Находясь в тени шедевров русской литературы, сосредоточенных на глубоких философских вопросах, картины Репина и его сподвижников-реалистов для Бенуа не более чем несерьезные предметы для развлечения. Как бы сказал Гринберг, «Репин, или китч».

Несмотря на существенное несоответствие в относительном развитии и статусе литературы и живописи, Белинский и Бенуа тем не менее являются участниками одного и того же нарратива об отставании и вторичности русской истории и культуры, ярким примером которого были «Философические письма» Петра Чаадаева, первое из которых было написано в 1829 году и уже хорошо известно ко времени его русской публикации в 1836 году. В этих письмах Чаадаев представляет Россию, которой не удалось успешно интегрироваться в широкое мировое сообщество, а потому ей недостает подлинной истории, набора общих гуманистических ценностей или самобытной культуры:

Дело в том, что мы никогда не шли вместе с другими народами, мы не принадлежим ни к одному из известных семейств человеческого рода, ни к Западу, ни к Востоку, и не имеем традиций ни того, ни другого. Мы стоим как бы вне времени, всемирное воспитание человеческого рода на нас не распространилось [Чаадаев 1991:323] (Перевод Д. И. Шаховского).

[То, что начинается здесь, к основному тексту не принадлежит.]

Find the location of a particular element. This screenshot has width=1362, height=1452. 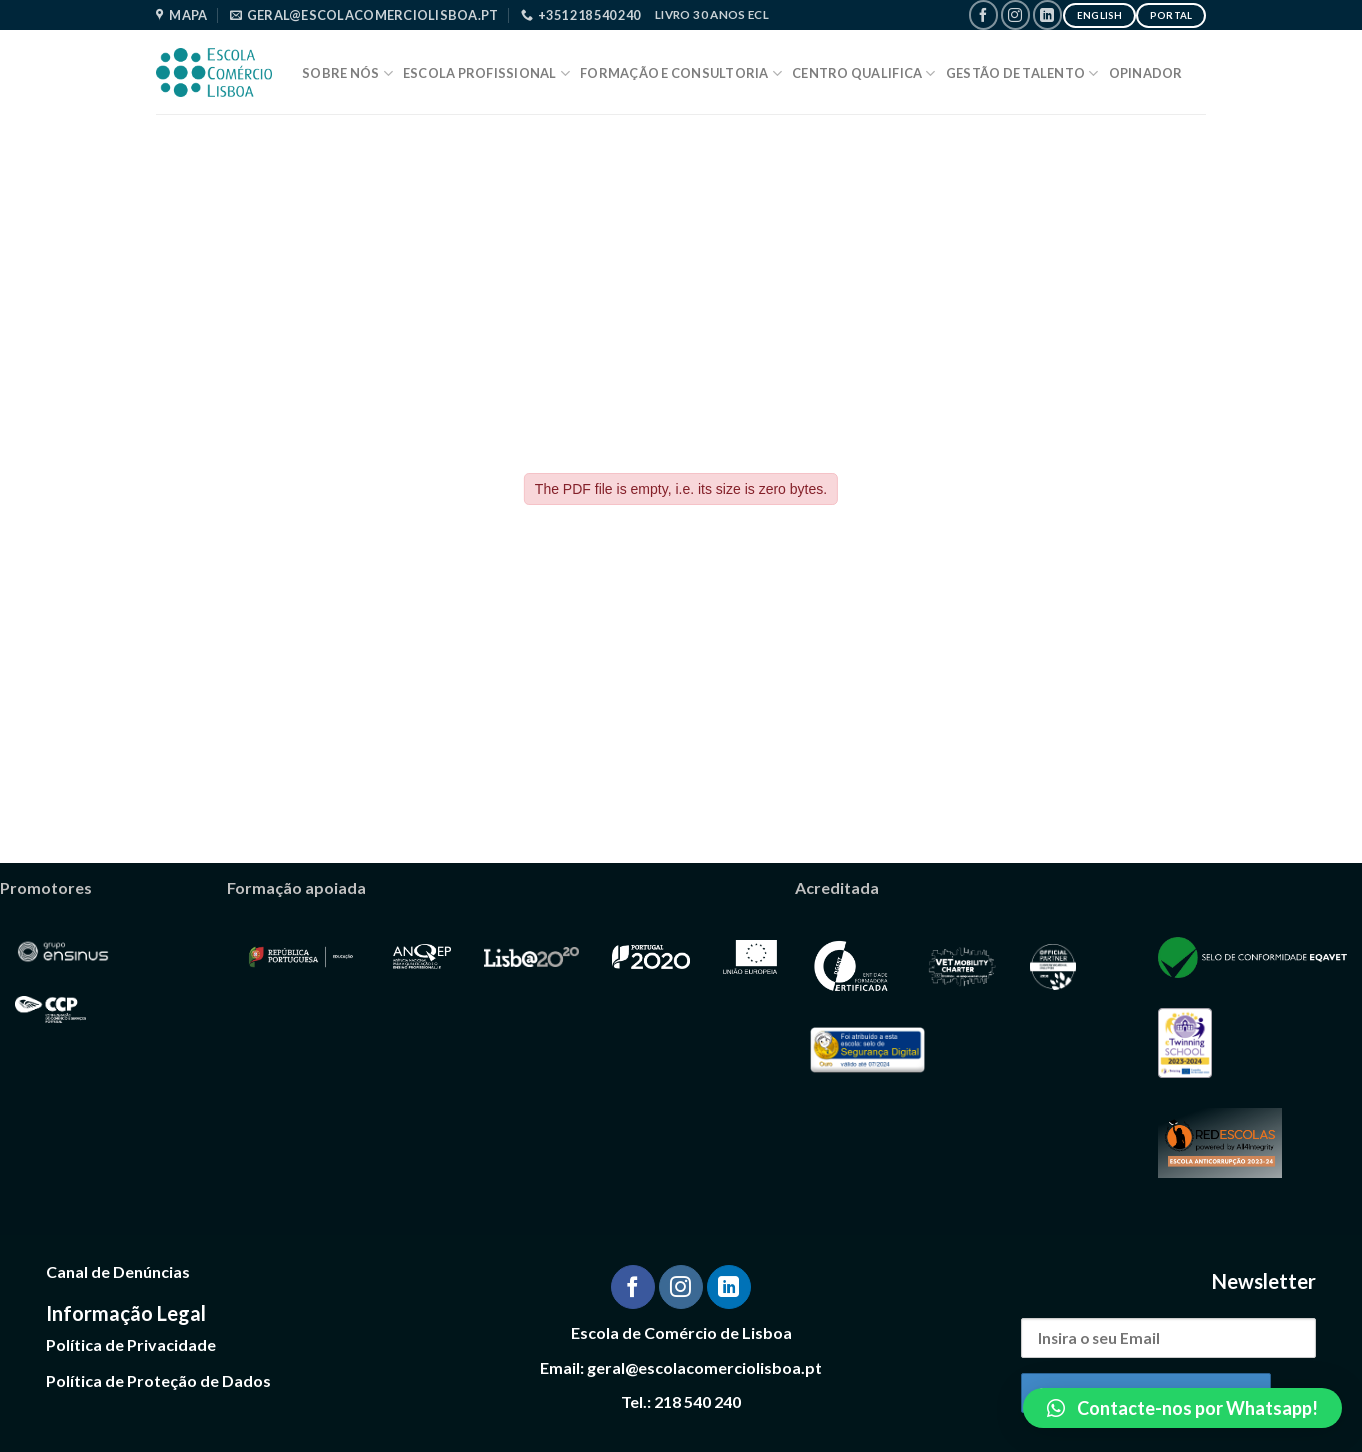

Все поверхностно и бессодержательно, без чувства уникального прошлого или культуры, которая не является «заимствованной и подражательной»; Россия в воображении Чаадаева призрак, вечно недоразвитый ребенок, не имеющий корней странник [Там же: 326].

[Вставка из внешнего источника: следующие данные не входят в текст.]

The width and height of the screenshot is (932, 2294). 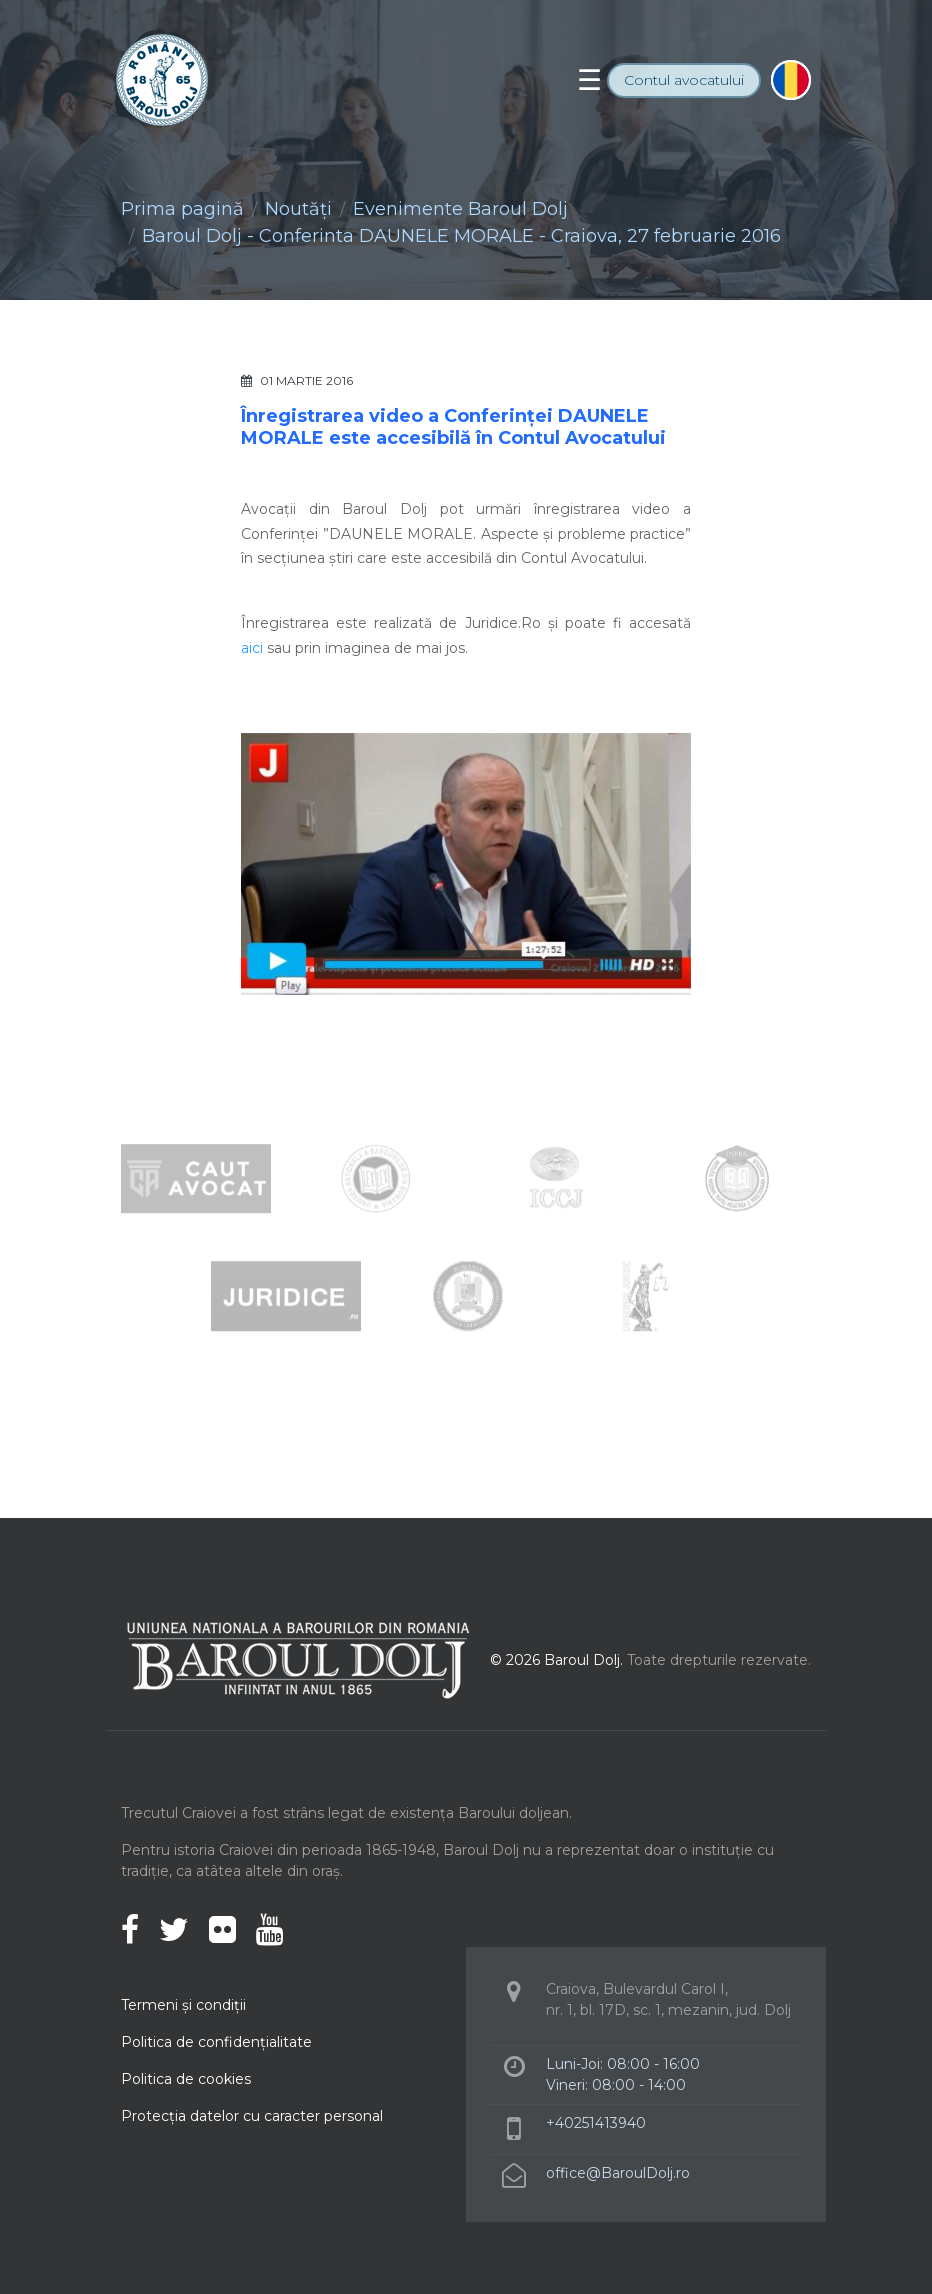 What do you see at coordinates (596, 2123) in the screenshot?
I see `+40251413940` at bounding box center [596, 2123].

Как будто отвечая на беспощадный диагноз Чаадаева, Белинский заканчивает свою статью 1834 года более оптимистично, добавив, что со временем «будем мы иметь свою литературу, явимся не подражателями, а соперниками европейцев» [Белинский 1953–1959,1: 103]. Наряду с другими членами натуральной школы Белинский посвятит следующее десятилетие тому, чтобы, словно с чистого листа, создать именно такую художественную традицию. Этот замысел, осознанное развитие самобытной литературы в России, может показаться не соответствующим реальности, если вспомнить, что ранние литературные произведения натуральной школы, о которых пойдет речь в следующей главе, создавались по образцу популярных французских сборников и «социологического» реализма Бальзака. Ранний реализм в России, таким образом, был до определенной степени и запоздалым, и вторичным. Можно даже утверждать, что реализм пострадал вдвойне от страха оказаться подражательным, как столь явно выразил Чаадаев. Неизбежно имитируя эстетику подражания, являясь мимесисом мимесиса, копией копии действительности, русский реализм всегда осознавал необходимость совершенствоваться и двигаться вперед, догнать достижения Западной Европы и затем предложить собственный оригинальный вклад, при этом, бесспорно, создав собственную родословную своего литературного реализма[18].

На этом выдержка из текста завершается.